INSTRUCTIONS FOR THE TASK:
Take the records below from their first line through the line holding "Играя каждый день судьбою в", and set each of those lines down exactly, without pictures.

[Source records]
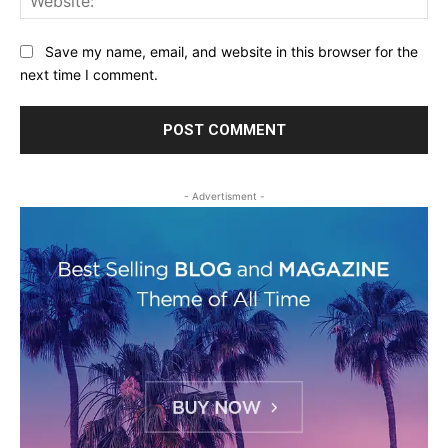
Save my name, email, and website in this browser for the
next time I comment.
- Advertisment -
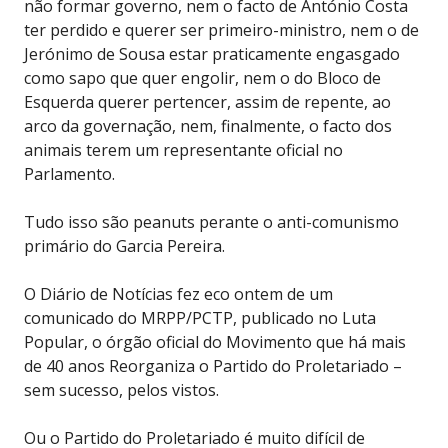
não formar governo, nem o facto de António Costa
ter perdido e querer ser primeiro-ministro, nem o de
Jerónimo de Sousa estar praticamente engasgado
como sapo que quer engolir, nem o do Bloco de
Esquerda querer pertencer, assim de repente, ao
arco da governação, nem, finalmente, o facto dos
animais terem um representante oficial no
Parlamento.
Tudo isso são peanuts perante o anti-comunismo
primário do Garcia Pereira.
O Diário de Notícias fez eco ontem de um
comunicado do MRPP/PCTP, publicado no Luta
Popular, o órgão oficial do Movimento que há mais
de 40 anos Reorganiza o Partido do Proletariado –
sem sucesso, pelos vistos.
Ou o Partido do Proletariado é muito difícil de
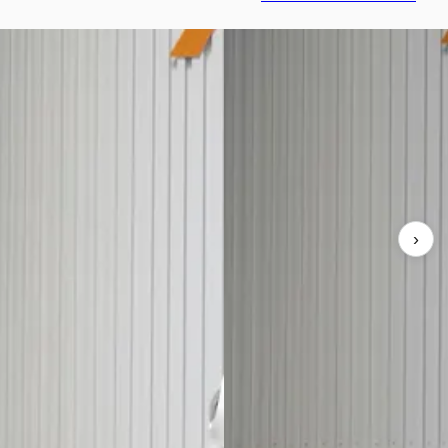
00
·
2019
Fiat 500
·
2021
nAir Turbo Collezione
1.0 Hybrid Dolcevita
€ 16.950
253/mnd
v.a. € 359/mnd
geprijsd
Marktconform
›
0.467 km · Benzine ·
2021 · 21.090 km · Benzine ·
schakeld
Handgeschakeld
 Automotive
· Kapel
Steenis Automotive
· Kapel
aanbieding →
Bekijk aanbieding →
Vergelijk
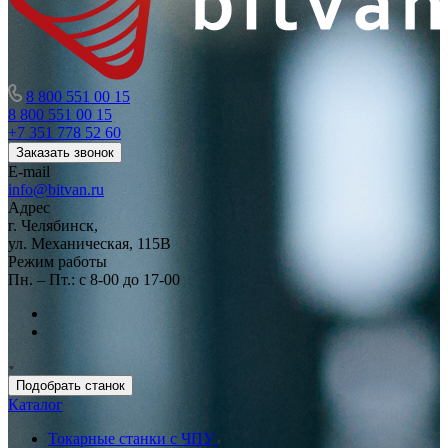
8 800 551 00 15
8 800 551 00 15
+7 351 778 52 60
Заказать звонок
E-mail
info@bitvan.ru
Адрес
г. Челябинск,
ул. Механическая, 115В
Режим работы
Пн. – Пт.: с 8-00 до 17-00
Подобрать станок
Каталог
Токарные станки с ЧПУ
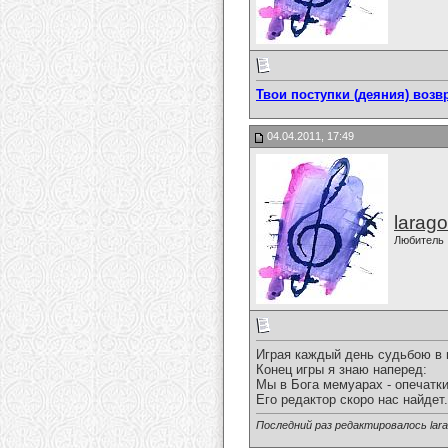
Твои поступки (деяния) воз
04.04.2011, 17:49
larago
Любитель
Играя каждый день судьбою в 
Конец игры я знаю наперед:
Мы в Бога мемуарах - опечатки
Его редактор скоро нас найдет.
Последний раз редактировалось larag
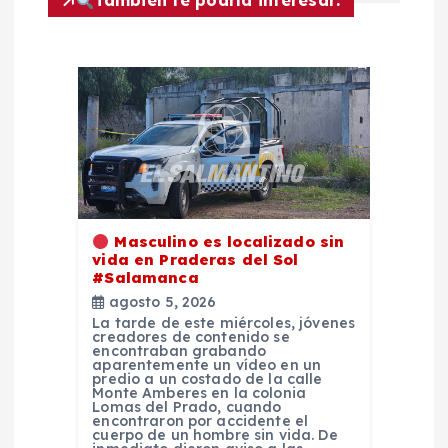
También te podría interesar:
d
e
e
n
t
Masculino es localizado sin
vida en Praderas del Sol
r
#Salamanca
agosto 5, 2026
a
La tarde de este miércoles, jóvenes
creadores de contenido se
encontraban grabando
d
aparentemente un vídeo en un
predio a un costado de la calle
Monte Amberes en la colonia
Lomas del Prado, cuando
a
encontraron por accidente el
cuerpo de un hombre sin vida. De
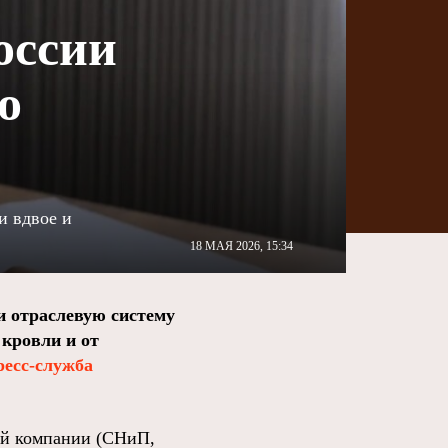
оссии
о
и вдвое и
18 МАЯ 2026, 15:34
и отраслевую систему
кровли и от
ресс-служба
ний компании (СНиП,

EXERCISE RESULT:
Save my name, email, and website in this browser for the
next time I comment.
- Advertisment -
não formar governo, nem o facto de António Costa
ter perdido e querer ser primeiro-ministro, nem o de
Jerónimo de Sousa estar praticamente engasgado
como sapo que quer engolir, nem o do Bloco de
Esquerda querer pertencer, assim de repente, ao
arco da governação, nem, finalmente, o facto dos
animais terem um representante oficial no
Parlamento.
Tudo isso são peanuts perante o anti-comunismo
primário do Garcia Pereira.
O Diário de Notícias fez eco ontem de um
comunicado do MRPP/PCTP, publicado no Luta
Popular, o órgão oficial do Movimento que há mais
de 40 anos Reorganiza o Partido do Proletariado –
sem sucesso, pelos vistos.
Ou o Partido do Proletariado é muito difícil de
00
·
2019
Fiat 500
·
2021
nAir Turbo Collezione
1.0 Hybrid Dolcevita
€ 16.950
253/mnd
v.a. € 359/mnd
geprijsd
Marktconform
›
0.467 km · Benzine ·
2021 · 21.090 km · Benzine ·
schakeld
Handgeschakeld
 Automotive
· Kapel
Steenis Automotive
· Kapel
aanbieding →
Bekijk aanbieding →
Vergelijk
8 800 551 00 15
8 800 551 00 15
+7 351 778 52 60
Заказать звонок
E-mail
info@bitvan.ru
Адрес
г. Челябинск,
ул. Механическая, 115В
Режим работы
Пн. – Пт.: с 8-00 до 17-00
Подобрать станок
Каталог
Токарные станки с ЧПУ
Твои поступки (деяния) воз
04.04.2011, 17:49
larago
Любитель
Играя каждый день судьбою в 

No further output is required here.